Not sure if this is the right place but i'm sure the mods will move it if not.

Heres a few pics of a factory that shut down in 2006. It was a large rubber processing plant and the photos are from the section that made high quality wellington boots and waders.

The site was flattened for re-developement, a large housing estate now occupies this area.

This shows the size of the whole site before they started.

http://www.flashearth.com/?lat=52.822803&lon=-1.638674&z=17.4&r=0&src=msl

Anyway although it wasnt a proper explore as you know it I lead one of the last teams of contractors into parts of this site to remove machinery bought at auction by my company.

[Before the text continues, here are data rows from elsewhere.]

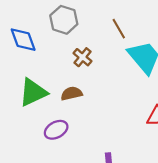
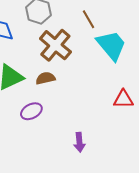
brown cross: (82, 57) -> (55, 45), size x1.8

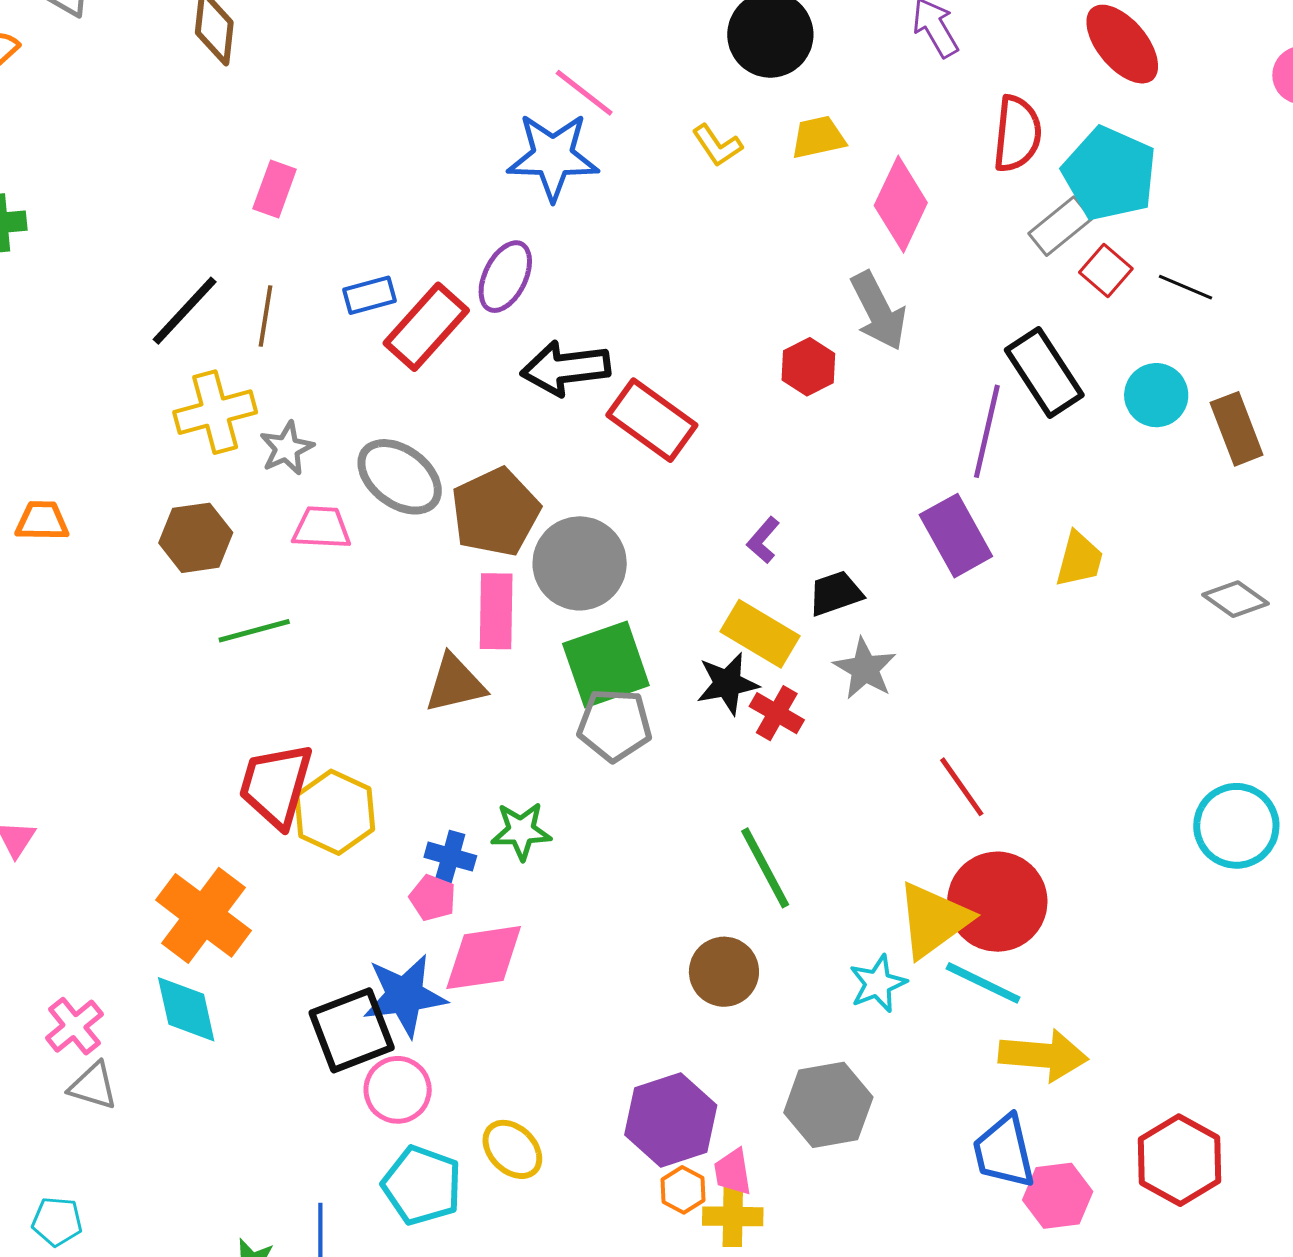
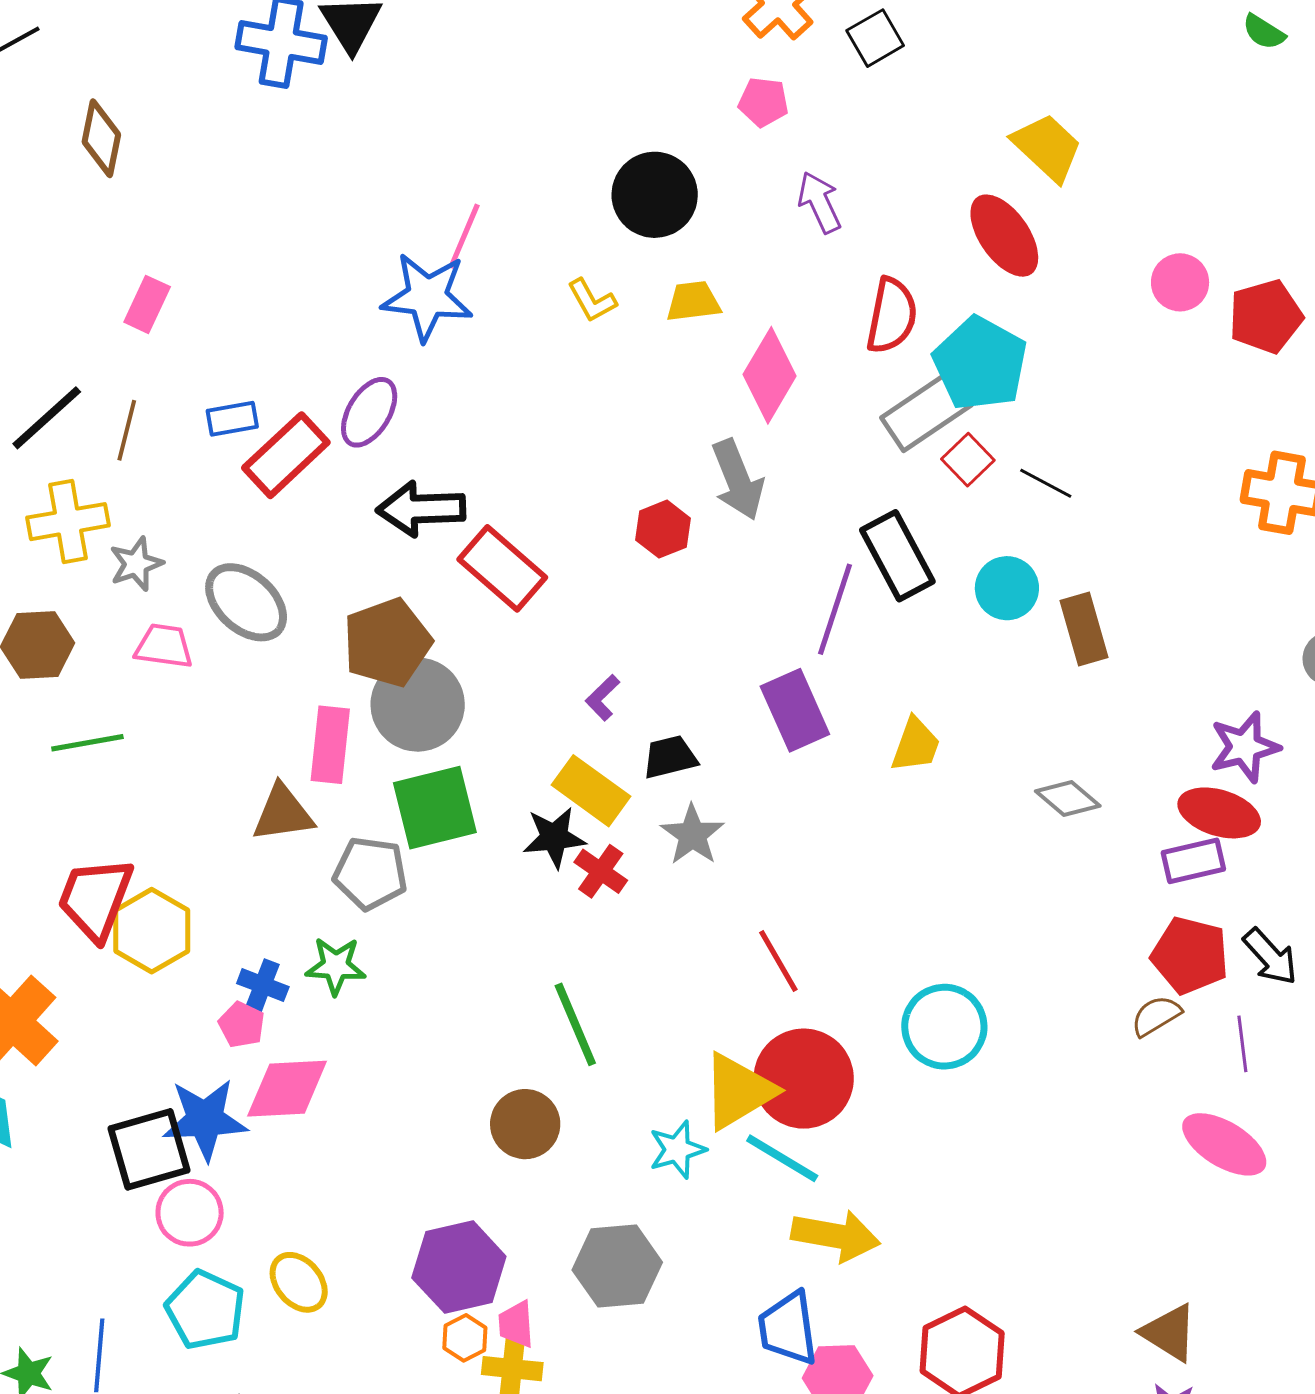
pink line: (584, 93) -> (464, 236), turned 70
gray rectangle: (1060, 226) -> (926, 411), size x1.4
brown pentagon: (495, 512) -> (387, 643), moved
gray pentagon: (615, 725) -> (370, 873), moved
cyan circle: (1236, 826) -> (944, 1027), moved

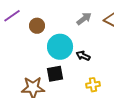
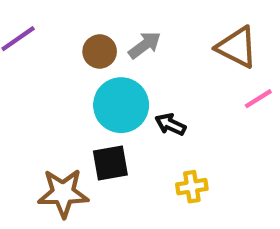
gray arrow: (84, 19) -> (145, 45), moved
brown circle: (37, 26) -> (100, 51), moved

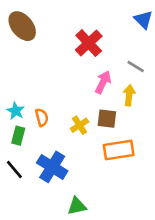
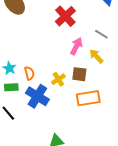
yellow arrow: (129, 95) -> (96, 56), turned -49
green rectangle: (18, 136) -> (11, 87), turned 72
blue cross: (52, 167) -> (37, 96), moved

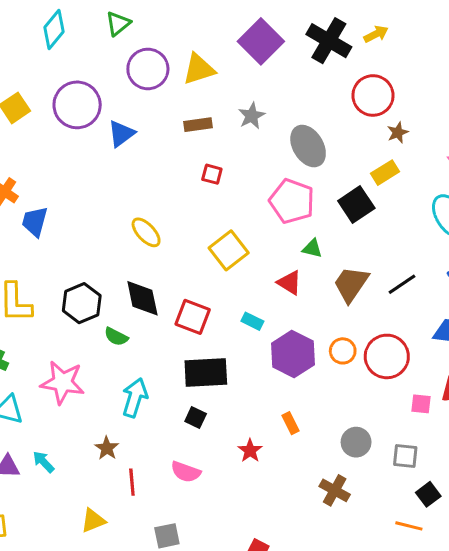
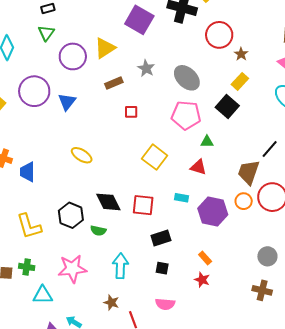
yellow ellipse: (146, 232) -> (82, 155), moved
brown trapezoid: (351, 284) -> (249, 172), moved
black rectangle: (206, 372) -> (161, 238), size x0.7
orange rectangle: (291, 423) -> (205, 258), moved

It was tragic to see the place being stripped and bulldozed but heres a few pics of the one part of the site and us removing a rather large and heavy(7 ton) machine from the mezzanine floor.

[lb=http://www.derelictplaces.co.uk/main/imagehosting/400247c96091018f1.jpg]




[/lb] 

The machine was dragged out onto a custom made platform that we'd assembled.

[lb=http://www.derelictplaces.co.uk/main/imagehosting/400247c960923b2df.jpg]



[/lb] 

It was supported by 2 large forktrucks while the legs were removed then lowered to the floor.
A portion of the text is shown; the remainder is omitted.